J. G. Sutherland and Arthur Brown, for the motion.
John A. Marshall, in opposition.
WAITE, C. J.
This appeal was taken since the act of March 3, 1885, c. 355, (23 St. 443,) went into effect. That statute, by section 1, limits appeals to this court from the supreme courts of the territories, and from the supreme court of the District of Columbia, to cases where the value of the matter in dispute exceeds $5,000, except, by section 2, the validity of a patent or copyright is involved, or the validity of a treaty or a statute, or an authority exercised under the United States is drawn in question. The value here referred to is the value at the time of the final judgment or decree, not at the time of the appeal or writ of error. Nothing whatever appears on the face of the record proper to show the value of the matter in dispute.
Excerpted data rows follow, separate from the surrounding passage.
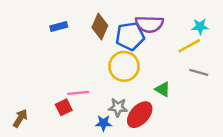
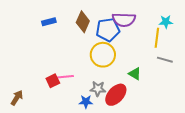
yellow line: (189, 46) -> (157, 38), turned -54
red square: (64, 107) -> (53, 81), moved

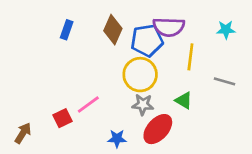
blue rectangle: (49, 22) -> (67, 30), turned -56
yellow line: (157, 38) -> (190, 57), moved
pink line: (65, 77) -> (88, 105), turned -30
red square: (53, 81) -> (62, 118), moved
gray star: (98, 89) -> (143, 105), moved

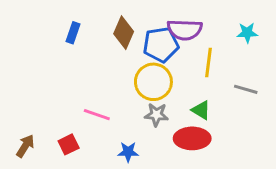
pink line: (88, 105) -> (97, 115), turned 55
red square: (62, 118) -> (69, 144), moved
red ellipse: (158, 129) -> (192, 138), moved, turned 48

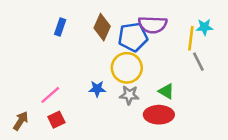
yellow line: (209, 62) -> (191, 38), moved
gray line: (246, 89) -> (198, 62), moved, turned 48
pink line: (97, 115) -> (50, 95), moved, turned -60
blue star: (128, 152) -> (97, 89), moved

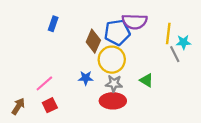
brown diamond: (102, 27) -> (93, 41), moved
cyan star: (204, 27) -> (183, 42), moved
red ellipse: (159, 115) -> (113, 101), moved

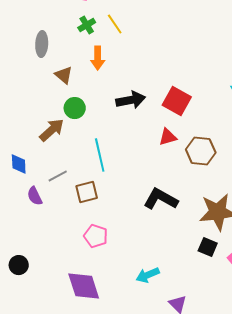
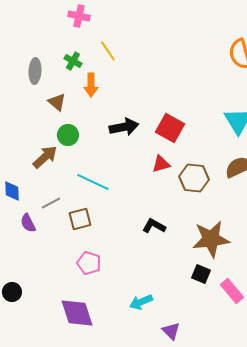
green cross: (87, 25) -> (73, 61), moved, turned -30
cyan line: (100, 155) -> (93, 182), turned -52
black L-shape: (161, 199) -> (154, 226), size x0.7

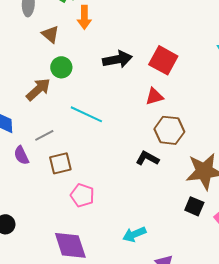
brown hexagon: (194, 178) -> (169, 130), moved
brown square: (80, 219) -> (60, 163), moved

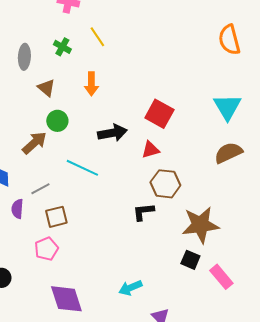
orange arrow: (84, 17) -> (91, 84), moved
black arrow: (117, 59) -> (112, 133), moved
purple semicircle: (21, 155) -> (17, 209), turned 30
black L-shape: (147, 158) -> (143, 212), turned -35
pink pentagon: (82, 195) -> (46, 249), moved, turned 30

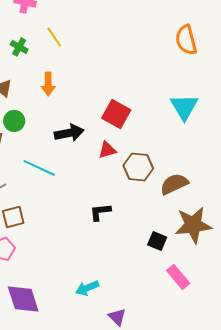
brown semicircle: (228, 153) -> (174, 184), moved
brown hexagon: (165, 184) -> (138, 167), moved
brown star: (200, 225) -> (193, 225), moved
black square: (190, 260) -> (157, 241), moved

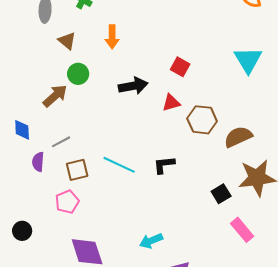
red square: (116, 114) -> (180, 67), size x0.7
cyan line: (39, 168) -> (119, 165), moved
black square: (157, 241) -> (221, 194), turned 36

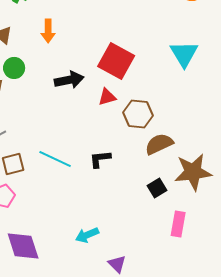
red square: (180, 67) -> (116, 61), size x1.8
brown semicircle: (238, 137) -> (159, 144), moved
pink rectangle: (242, 230) -> (178, 224), turned 50

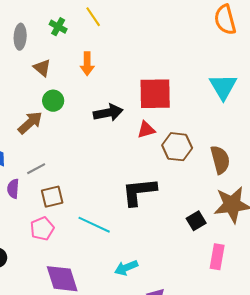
red square: (116, 61) -> (155, 94), turned -30
brown semicircle: (159, 144) -> (220, 160), moved, turned 100
cyan line: (55, 159) -> (94, 225), moved
black L-shape: (100, 159) -> (139, 192), size x1.6

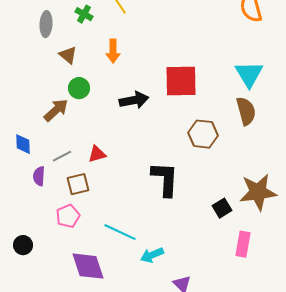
red triangle: (146, 130) -> (97, 154), moved
brown semicircle: (220, 160) -> (246, 111), moved
black L-shape: (139, 192) -> (165, 179), turned 99
cyan line: (94, 225) -> (120, 232), moved

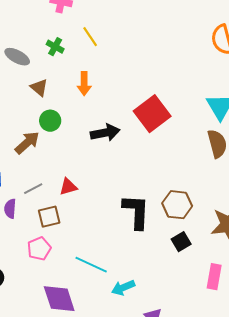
gray ellipse: (46, 24) -> (17, 57), turned -65
red square: (181, 81) -> (152, 114), turned -36
brown hexagon: (203, 134) -> (177, 205), moved
black square: (222, 208) -> (181, 242), moved

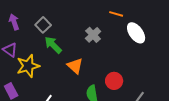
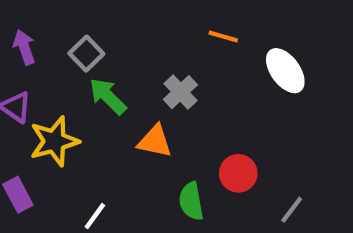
orange line: (116, 14) -> (223, 36), moved
gray cross: (93, 35) -> (180, 92), moved
orange triangle: (75, 66) -> (155, 141), turned -30

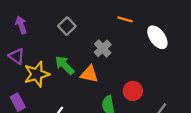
gray square: (86, 54) -> (67, 26), moved
green arrow: (108, 96) -> (65, 65), moved

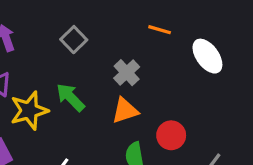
orange triangle: (89, 74) -> (125, 111), moved, turned -30

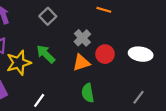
white ellipse: (207, 56) -> (141, 54), moved, turned -45
red circle: (171, 135) -> (105, 54), moved

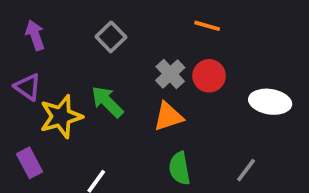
red circle: (105, 54) -> (209, 76), moved
gray line: (138, 97) -> (246, 170), moved

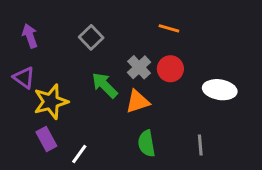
green arrow: (107, 102) -> (105, 85), moved
purple rectangle: (30, 163) -> (46, 139), moved
gray line: (246, 170) -> (200, 145), turned -42

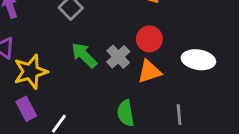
gray cross: (139, 67) -> (118, 57), moved
orange triangle: (138, 102) -> (149, 72), moved

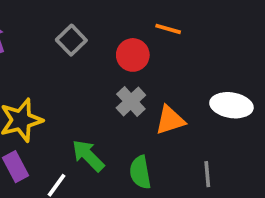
red circle: (149, 39) -> (133, 55), moved
green arrow: (84, 55) -> (88, 156), moved

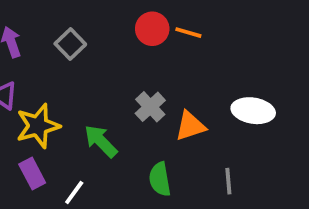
gray square: (71, 40) -> (70, 44), moved
red circle: (133, 55) -> (152, 29), moved
green arrow: (88, 156) -> (101, 141), moved

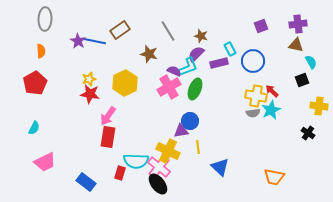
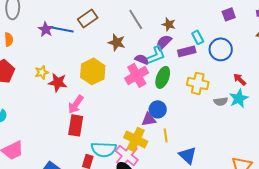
yellow star: (89, 79) -> (42, 72), moved
yellow cross: (256, 96) -> (198, 83), moved

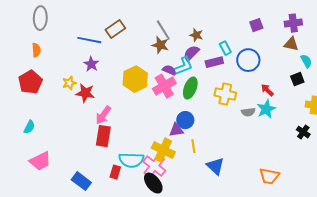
purple star: (46, 29) -> (91, 64), moved
brown star: (117, 42) -> (160, 45), moved
yellow hexagon: (93, 71) -> (135, 79), moved

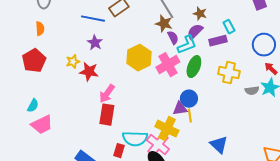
blue circle: (248, 60) -> (264, 45), moved
purple semicircle: (169, 70) -> (173, 38), moved, turned 40
yellow line: (193, 146) -> (190, 116), moved
pink trapezoid: (40, 161) -> (42, 125), moved

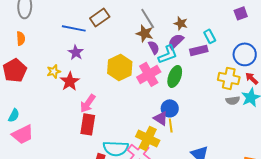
red star: (89, 72) -> (70, 81), turned 30
yellow cross: (229, 73) -> (229, 78), moved
purple triangle: (180, 109) -> (161, 118), turned 42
The judgment was rendered July 22, 1886, and an appeal allowed the same day in open court. Affidavits of value were filed in the court below after this allowance, and these affidavits were sent here with the transcript. Other affidavits have been filed in this court since the case was docketed, and, on consideration of the whole, we are satisfied that the value is not sufficient to give us jurisdi tion. The appellant himself puts the value of the land alone at only $4,000, and the fair inference, from all the affidavits taken together, is that the improvements on the land are worth much less than $1,000. A large number of witnesses, who seem to be well qualified to judge of the value, put it at from $3,000 to $3,500, including all improvements.
The patent referred to in the second section of the act is a patent for an invention or discovery, not a patent for land.
The motion to dismiss is granted.
S. C. 7 Pac. Rep. 712, and 9 Pac. Rep. 299.